Maya Rupert (born February 4, 1981) is an American political strategist, writer, and advocate. She was the campaign manager for Julian Castro in the 2020 presidential election and for Maya Wiley in the 2021 New York City Democratic mayoral primary.

She frequently writes about race, gender, culture, and politics, and has written for numerous publications including The New York Times, The Atlantic, Slate, Salon, and The Washington Post. Rupert contributed a piece to the anthology How I Resist: Activism and Hope for a New Generation, released in 2018. The collection of essays features pieces celebrities and authors and all proceeds were donated to the ACLU.

==Career==
In August 2018, Rupert was named executive director of Opportunity First, a PAC founded by former Department of Housing and Urban Development Secretary Julián Castro. Before that, Rupert worked at the Center for Reproductive Rights as the Senior Director for Policy and managing director for the D.C. office. Prior to that, she was a Senior Policy Advisor for Secretary Castro at HUD. Before joining HUD, she was the Policy Director for the National Center for Lesbian Rights. Rupert has credited her sister as one of the reasons she worked in the LGBT movement. Previously, Rupert was an associate with Sidley Austin LLP in Los Angeles. In January 2019, when Julián Castro announced his candidacy for President of the United States in 2020, Rupert was named his Campaign Manager. In January 2021, Rupert was named Senior Advisor to Elizabeth Warren's presidential campaign. She was later named campaign manager for Maya Wiley's campaign for mayor of New York City in the 2021 Democratic primary.

==Awards==
Rupert's HuffPost blog was awarded a NABJ Salute to Excellence Award in 2012 and 2013 for her commentary.

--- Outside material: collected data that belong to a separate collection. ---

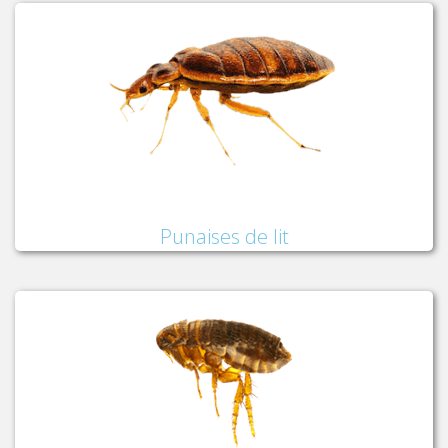
Punaises de lit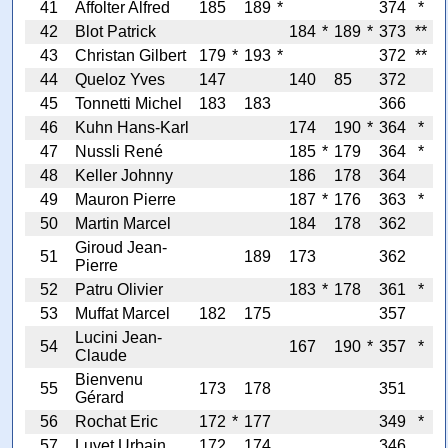
41
Affolter Alfred
185
189
*
374
*
42
Blot Patrick
184
*
189
*
373
**
43
Christan Gilbert
179
*
193
*
372
**
44
Queloz Yves
147
140
85
372
45
Tonnetti Michel
183
183
366
46
Kuhn Hans-Karl
174
190
*
364
*
47
Nussli René
185
*
179
364
*
48
Keller Johnny
186
178
364
49
Mauron Pierre
187
*
176
363
*
50
Martin Marcel
184
178
362
Giroud Jean-
51
189
173
362
Pierre
52
Patru Olivier
183
*
178
361
*
53
Muffat Marcel
182
175
357
Lucini Jean-
54
167
190
*
357
*
Claude
Bienvenu
55
173
178
351
Gérard
56
Rochat Eric
172
*
177
349
*
57
Luyet Urbain
172
174
346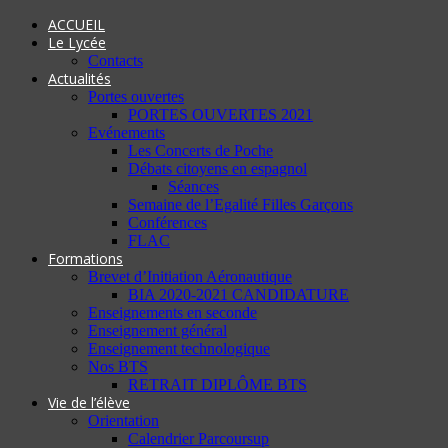
ACCUEIL
Le Lycée
Contacts
Actualités
Portes ouvertes
PORTES OUVERTES 2021
Evénements
Les Concerts de Poche
Débats citoyens en espagnol
Séances
Semaine de l’Egalité Filles Garçons
Conférences
FLAC
Formations
Brevet d’Initiation Aéronautique
BIA 2020-2021 CANDIDATURE
Enseignements en seconde
Enseignement général
Enseignement technologique
Nos BTS
RETRAIT DIPLÔME BTS
Vie de l’élève
Orientation
Calendrier Parcoursup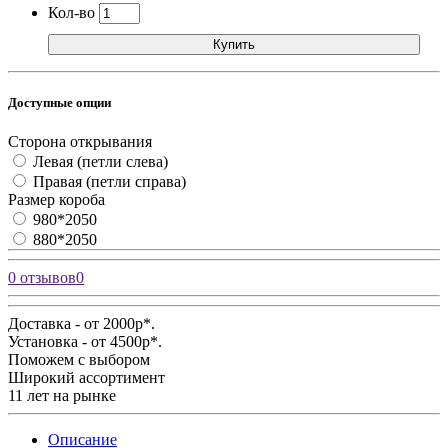
Кол-во
Купить
Доступные опции
Сторона открывания
Левая (петли слева)
Правая (петли справа)
Размер короба
980*2050
880*2050
0 отзывов
0
Доставка - от 2000р*.
Установка - от 4500р*.
Поможем с выбором
Широкий ассортимент
11 лет на рынке
Описание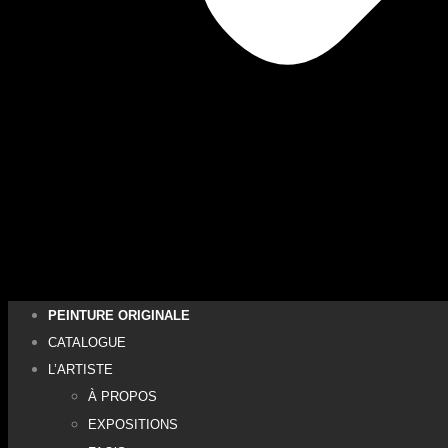
PEINTURE ORIGINALE
CATALOGUE
L’ARTISTE
À PROPOS
EXPOSITIONS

In 2017, her essay “This Cool Black Girl is Gone” was selected by Salon as one of the best essays of 2017.

In 2011, Rupert was named to The Root 100, which is the annual list published by the magazine of the “100 most important black influencers between the ages of 25 and 45.” She was also named to Ebony magazine's annual list of 100 most influential African Americans in 2011.

She was also recognized by The Root in 2013 as one of the “young leaders” of the civil rights movement as a part of its commemoration of the 50th anniversary of the March on Washington. In 2013, she was also honored by her alma mater U.C. Berkeley School of Law with the Thelton E. Henderson Social Justice Prize for her “commitment to…and creativity in developing legal strategies to advance social justice.”

==Personal life==

Rupert grew up in Joshua Tree, California and attended Yucca Valley High School where she was Miss Yucca Valley 1998. In 2009, Rupert was temporarily removed from the Miss Yucca Valley website after voicing concern to then-pageant runners that the decision to hold the pageant at a private Christian high school that heavily campaigned for Prop 8 "might discourage lesbians or transgender girls from participating in the scholarship event." Rupert's name was ultimately returned to the website.

Rupert graduated from Berkeley Law School in 2006 and U.C. Santa Barbara in 2003.

Rupert lived and worked in San Antonio, Texas. Currently, she "lives in Washington, DC with her cats."

Her sister, Imani Rupert-Gordon, is the executive director of the National Center for Lesbian Rights. She is the former executive director of Affinity Community Services.